On Wednesday 20 April 2011 23:52:56 Rebecca Schultz Zavin wrote:
The android team's graphics folks, the their counterparts at intel, imagination tech, nvidia, qualcomm and arm have all told me that they need a method for mapping buffers uncached to userspace. The common case for this is to write vertexes, textures etc to these buffers once and never touch them again. This may happen several (or even several 10s or more) of times per frame. My experience with cache flushes on ARM architectures matches Marek's.
Ok, thanks for the confirmation on that, both of you.
Is the requirement only to have the uncached mapping in user space then while it does not need to be mapped into the kernel, or is there also a requirement to map the same buffers into the kernel address space?
We already allow very limited amounts of buffers to be mapped uncached into the kernel using dma_alloc_coherent(), but that is typically for stuff like descriptor tables where we have at most a few pages per device.
On coherent systems (arch_is_coherent()), we do return a cacheable mapping for dma_alloc_coherent, and I assume that you wouldn't want that, because it prevents mapping the same buffer into user space as uncached.

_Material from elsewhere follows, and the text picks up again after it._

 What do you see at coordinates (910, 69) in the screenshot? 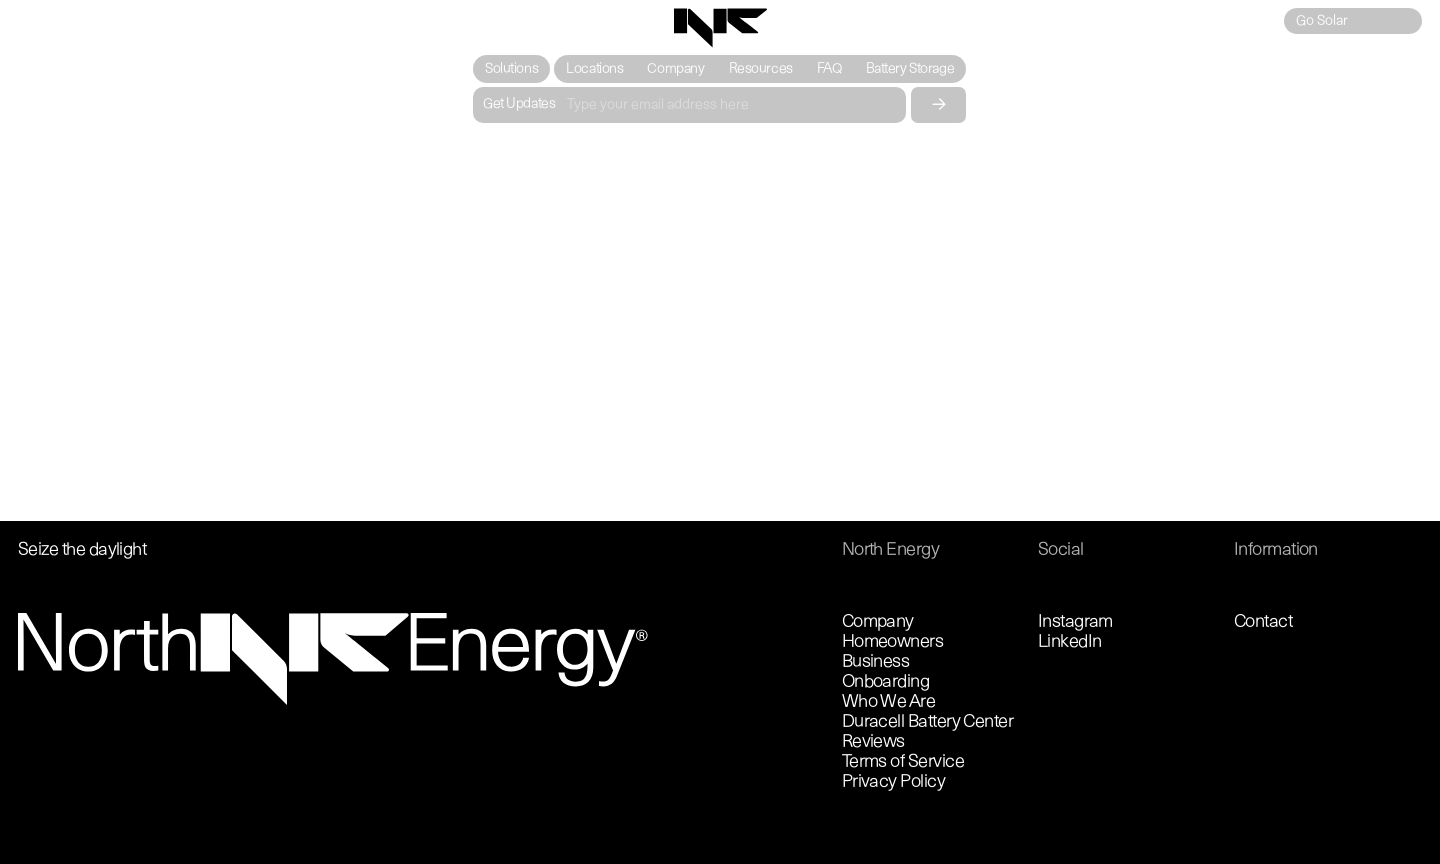 I see `Battery Storage` at bounding box center [910, 69].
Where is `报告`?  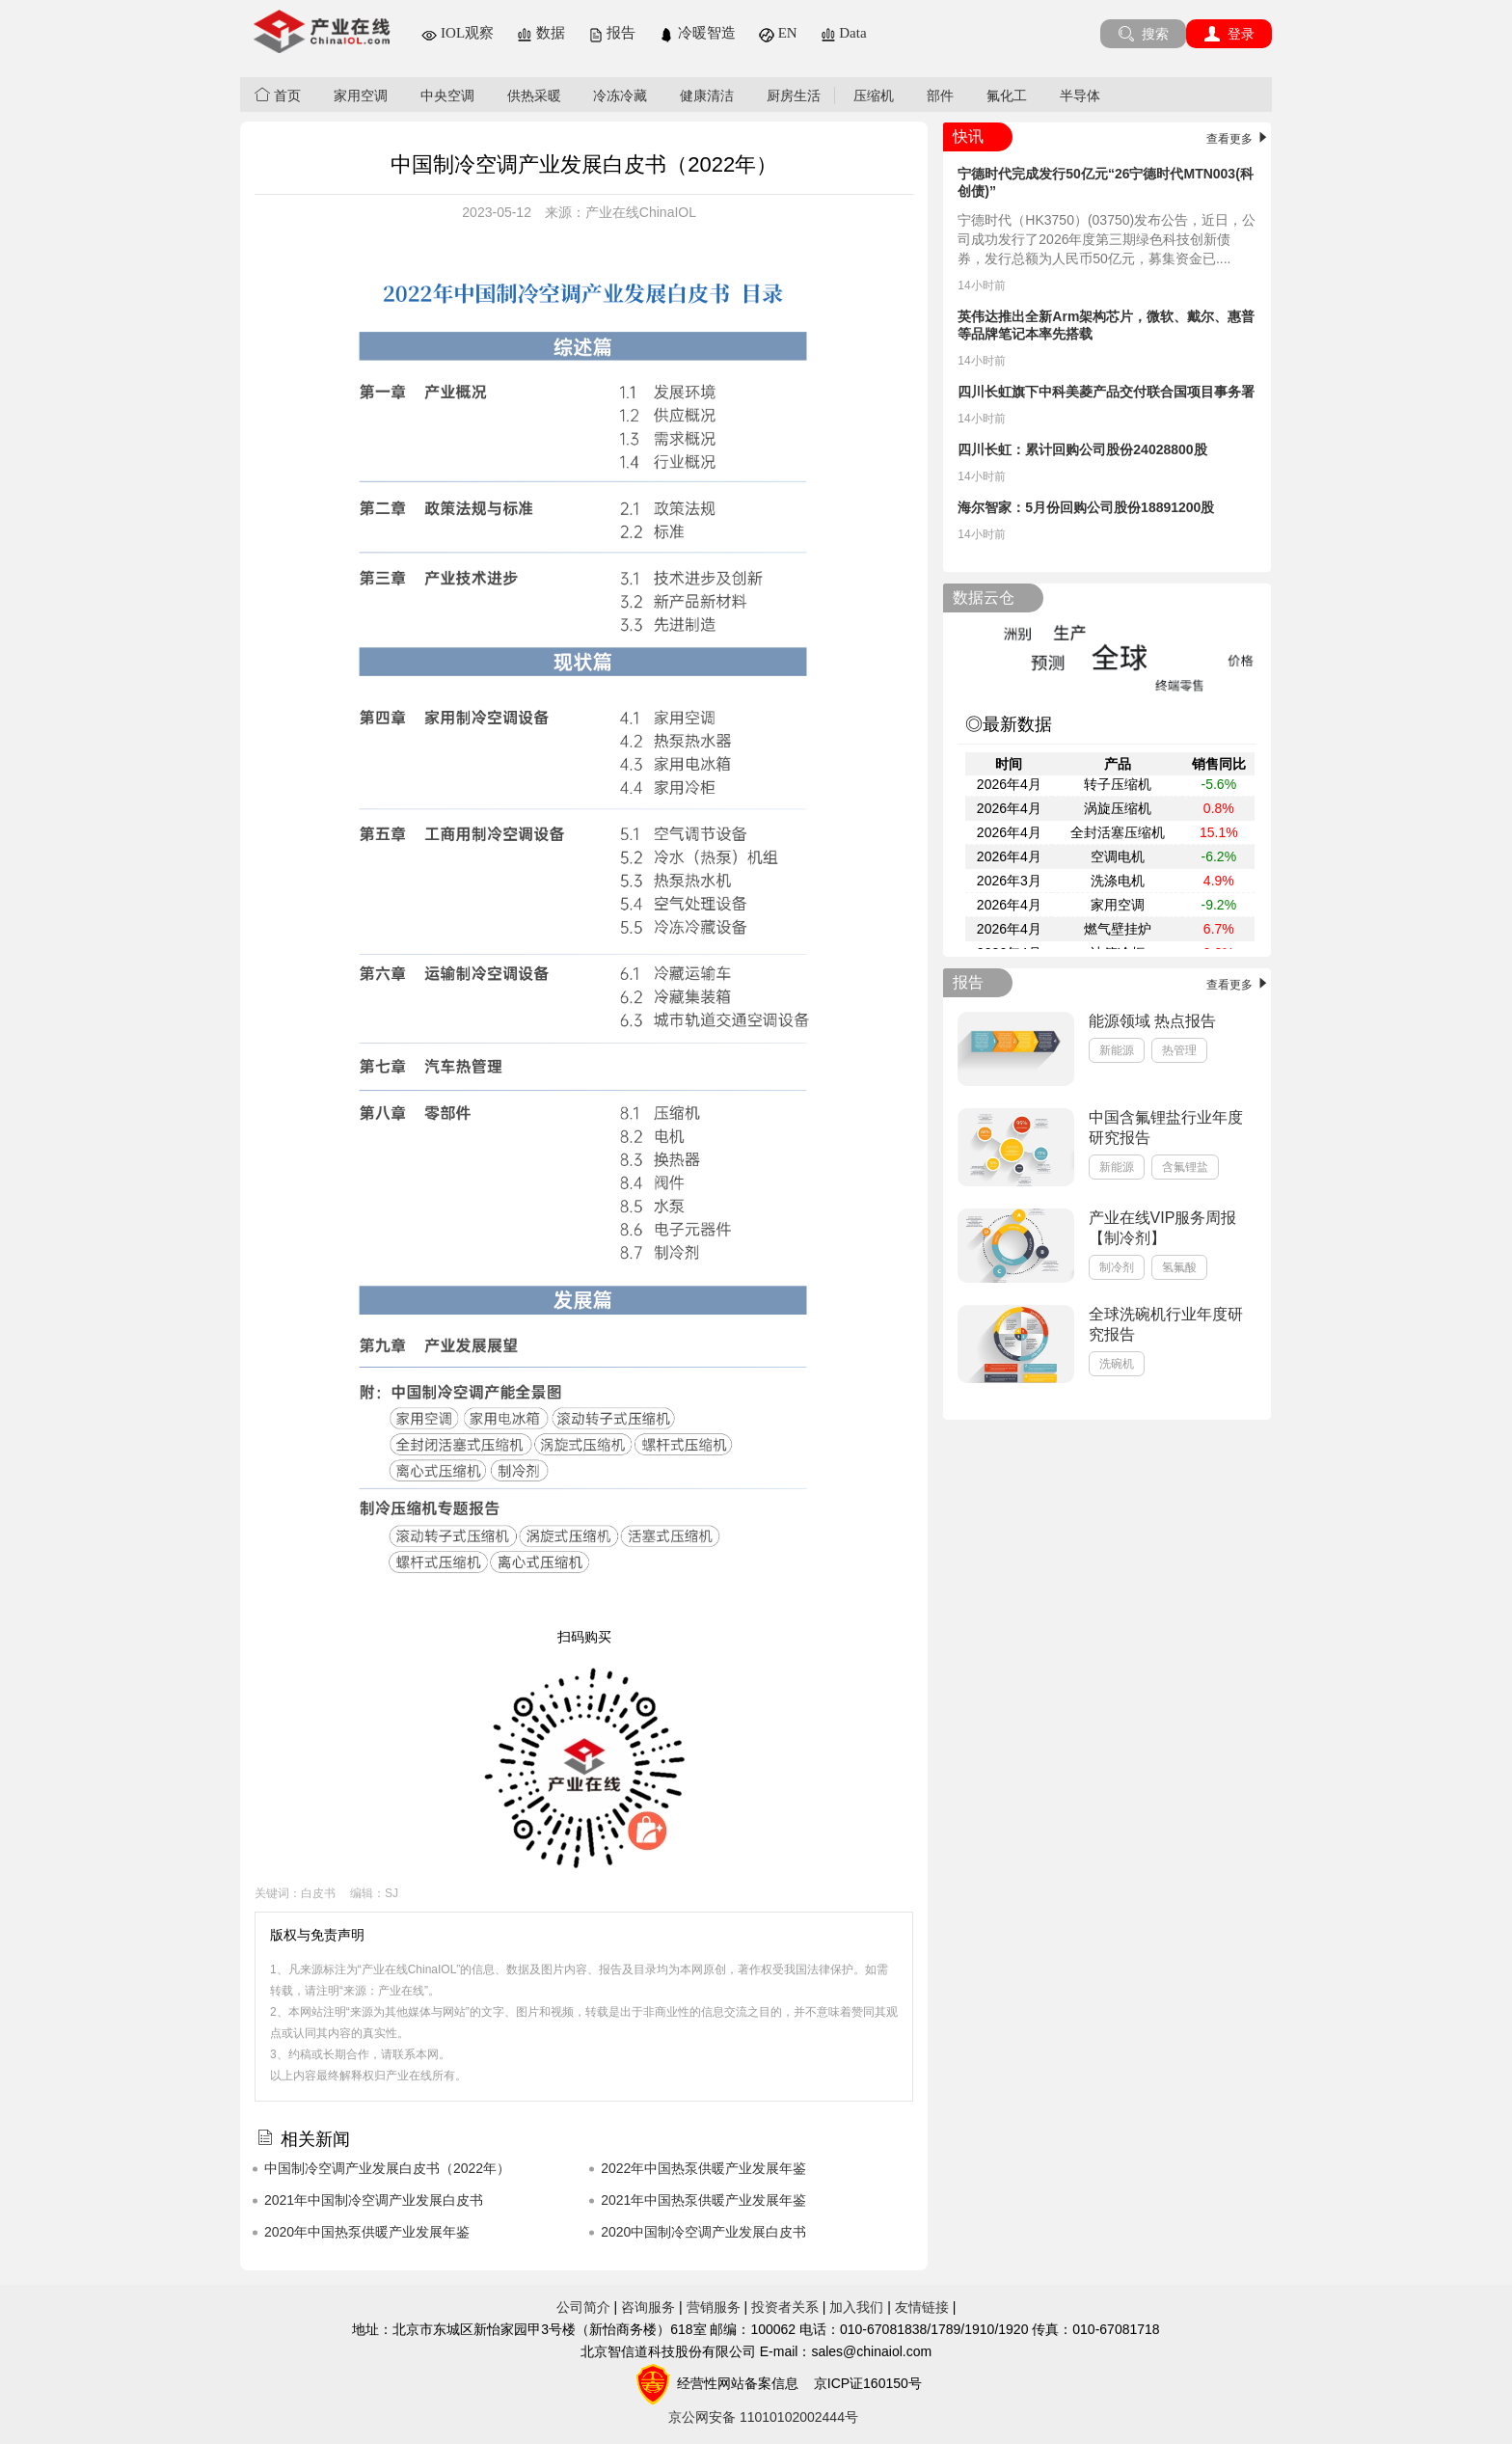 报告 is located at coordinates (612, 33).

I suppose what we want here is a way to get a scatterlist for memory has a linear mapping on a given device and is not mapped into the kernel address space at all. This is something that is not possible with the dma-mapping interface yet. In particular, using the streaming mapping API (dma_map_sg) currently requires that the page is mapped into linear mapping because the kernel wants to do the appropriate cache flushes that we are trying to avoid.

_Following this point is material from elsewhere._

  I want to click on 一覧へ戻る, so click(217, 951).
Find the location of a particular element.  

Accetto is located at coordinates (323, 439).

I think the issue of contiguous memory allocation and cache attributes are totally separate, except that in cases where large contiguous regions are necessary -- the problem qualcom's pmem and friends were written to solve -- you pretty much end up needing to put aside a pool of buffers at boot anyway in order to guarantee the availability of large order allocations. Once you've done that, the attributes problem goes away since your memory is not in the direct map.
I don't think we strictly have to completely hide that pool from other users, if we decide to use the highmem approach. All pages in highmem today should be movable, so we can free up contiguous space that is not mapped by paging out the data that is there.